In the above solvent system, can allow the resolution of ansamitocin P2 and P3 be between suitable 0.5~2 if increase water with b component volume ratio, but too high target compound and the impurity resolution of then can making of volume ratio is less than minimum separation degree (1.5.Above separation condition is fit to room temperature and carries out under 15 to 35 degrees centigrade.The last sample concentration of HPCCC can be selected in 1~25mg/ml scope; Half preparation type counter current chromatograph separates flow velocity and can select within 5~20ml/min.
Beneficial effect of the present invention is: the inventive method can be creationary once simultaneously efficiently from precious orange synnema actinomycetes fermentation crude extract separation and purification obtain highly purified ansamitocin P2 monomer and ansamitocin P3 monomer.Under preparative scale scale, both purity all can reach 98%, and its rate of recovery can reach 80%.The inventive method is easy simultaneously, and is efficient, fast, has good application prospects.Be applicable to various model counter current chromatograph separating and purifying ansamitocin monomer P2 and P3.As preparing with a small amount of preparation of analysis mode high performance counter current chromatograph, a large amount of preparations of half preparation type high performance counter current chromatograph and the technical grade of preparation type high performance counter current chromatograph.
Description of drawings
Ultraviolet detection collection of illustrative plates when Fig. 1 is embodiment three lock out operation.Wherein mark 1 and be ansamitocin P2,2 is ansamitocin P3.
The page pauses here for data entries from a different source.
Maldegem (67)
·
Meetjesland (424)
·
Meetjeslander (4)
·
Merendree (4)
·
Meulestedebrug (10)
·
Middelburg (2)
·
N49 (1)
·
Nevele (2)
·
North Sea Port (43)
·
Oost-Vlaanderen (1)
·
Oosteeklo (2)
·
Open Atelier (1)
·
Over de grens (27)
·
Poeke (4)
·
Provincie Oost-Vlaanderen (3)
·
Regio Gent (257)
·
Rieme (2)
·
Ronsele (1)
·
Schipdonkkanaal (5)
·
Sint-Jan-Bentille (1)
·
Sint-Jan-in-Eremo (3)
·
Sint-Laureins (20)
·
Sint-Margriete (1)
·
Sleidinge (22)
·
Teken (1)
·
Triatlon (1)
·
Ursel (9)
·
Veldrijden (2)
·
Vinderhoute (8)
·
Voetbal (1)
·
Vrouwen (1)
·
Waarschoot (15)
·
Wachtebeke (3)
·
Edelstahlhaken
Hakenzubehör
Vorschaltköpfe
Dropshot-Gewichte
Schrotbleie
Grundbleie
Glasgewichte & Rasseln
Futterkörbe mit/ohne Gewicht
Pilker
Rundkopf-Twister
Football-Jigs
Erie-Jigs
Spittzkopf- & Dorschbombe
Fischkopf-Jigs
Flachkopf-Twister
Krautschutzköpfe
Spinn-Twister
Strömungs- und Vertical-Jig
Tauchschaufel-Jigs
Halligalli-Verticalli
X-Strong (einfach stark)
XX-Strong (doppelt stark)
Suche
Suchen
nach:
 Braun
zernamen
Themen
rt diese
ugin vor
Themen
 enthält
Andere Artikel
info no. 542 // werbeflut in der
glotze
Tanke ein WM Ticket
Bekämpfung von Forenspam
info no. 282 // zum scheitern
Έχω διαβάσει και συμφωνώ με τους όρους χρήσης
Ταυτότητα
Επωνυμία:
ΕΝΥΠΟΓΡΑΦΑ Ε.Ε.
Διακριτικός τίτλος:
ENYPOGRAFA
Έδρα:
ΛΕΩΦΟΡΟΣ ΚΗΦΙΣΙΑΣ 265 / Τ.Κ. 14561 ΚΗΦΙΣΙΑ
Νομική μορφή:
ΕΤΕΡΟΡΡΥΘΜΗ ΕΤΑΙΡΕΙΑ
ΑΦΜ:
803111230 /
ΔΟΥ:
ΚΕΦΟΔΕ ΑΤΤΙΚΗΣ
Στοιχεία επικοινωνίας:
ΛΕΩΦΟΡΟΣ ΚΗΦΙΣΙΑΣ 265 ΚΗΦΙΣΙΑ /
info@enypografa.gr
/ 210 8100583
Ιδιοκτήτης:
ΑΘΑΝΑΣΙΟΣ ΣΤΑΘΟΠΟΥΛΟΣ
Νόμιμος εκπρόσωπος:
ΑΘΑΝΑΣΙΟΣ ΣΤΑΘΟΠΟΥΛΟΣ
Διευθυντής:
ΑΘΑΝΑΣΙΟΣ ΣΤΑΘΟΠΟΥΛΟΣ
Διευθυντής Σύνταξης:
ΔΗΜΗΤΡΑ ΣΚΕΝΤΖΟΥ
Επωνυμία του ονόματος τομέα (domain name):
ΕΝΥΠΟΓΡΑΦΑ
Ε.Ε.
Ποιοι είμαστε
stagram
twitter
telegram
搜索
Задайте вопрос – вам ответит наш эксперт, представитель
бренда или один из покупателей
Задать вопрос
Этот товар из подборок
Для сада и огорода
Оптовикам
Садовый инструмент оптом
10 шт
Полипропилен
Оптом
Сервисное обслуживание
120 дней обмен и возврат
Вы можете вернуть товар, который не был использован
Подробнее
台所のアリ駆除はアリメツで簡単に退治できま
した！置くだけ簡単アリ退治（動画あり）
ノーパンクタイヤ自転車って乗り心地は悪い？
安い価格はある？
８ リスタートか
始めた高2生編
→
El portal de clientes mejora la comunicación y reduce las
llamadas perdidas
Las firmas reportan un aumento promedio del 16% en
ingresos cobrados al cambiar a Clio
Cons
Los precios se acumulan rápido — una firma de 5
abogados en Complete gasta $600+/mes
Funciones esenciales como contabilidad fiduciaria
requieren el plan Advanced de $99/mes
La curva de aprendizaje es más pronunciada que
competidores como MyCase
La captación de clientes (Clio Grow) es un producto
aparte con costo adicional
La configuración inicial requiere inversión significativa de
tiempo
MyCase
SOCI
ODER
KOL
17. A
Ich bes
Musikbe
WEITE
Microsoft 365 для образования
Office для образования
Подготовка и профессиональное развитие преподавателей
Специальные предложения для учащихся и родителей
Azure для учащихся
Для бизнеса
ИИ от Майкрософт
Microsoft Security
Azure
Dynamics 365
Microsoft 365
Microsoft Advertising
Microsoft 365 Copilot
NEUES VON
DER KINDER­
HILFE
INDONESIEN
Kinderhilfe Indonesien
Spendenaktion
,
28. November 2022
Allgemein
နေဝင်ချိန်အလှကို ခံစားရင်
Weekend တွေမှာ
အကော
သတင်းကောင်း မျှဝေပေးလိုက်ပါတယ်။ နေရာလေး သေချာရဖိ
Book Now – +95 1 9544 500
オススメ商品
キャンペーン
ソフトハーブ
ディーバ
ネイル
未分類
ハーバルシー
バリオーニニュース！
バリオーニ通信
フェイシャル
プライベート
Fig. 2 is the ultraviolet detection collection of illustrative plates of embodiments of the invention four: 1 is ansamitocin P2, and 2 is ansamitocin P3.Specific implementation method is seen example 2.
Fig. 3 is a preparation type HPCCC ultraviolet detection collection of illustrative plates of the present invention: 1 is ansamitocin P2, and 2 is ansamitocin P3.Specific implementation method is seen example 3.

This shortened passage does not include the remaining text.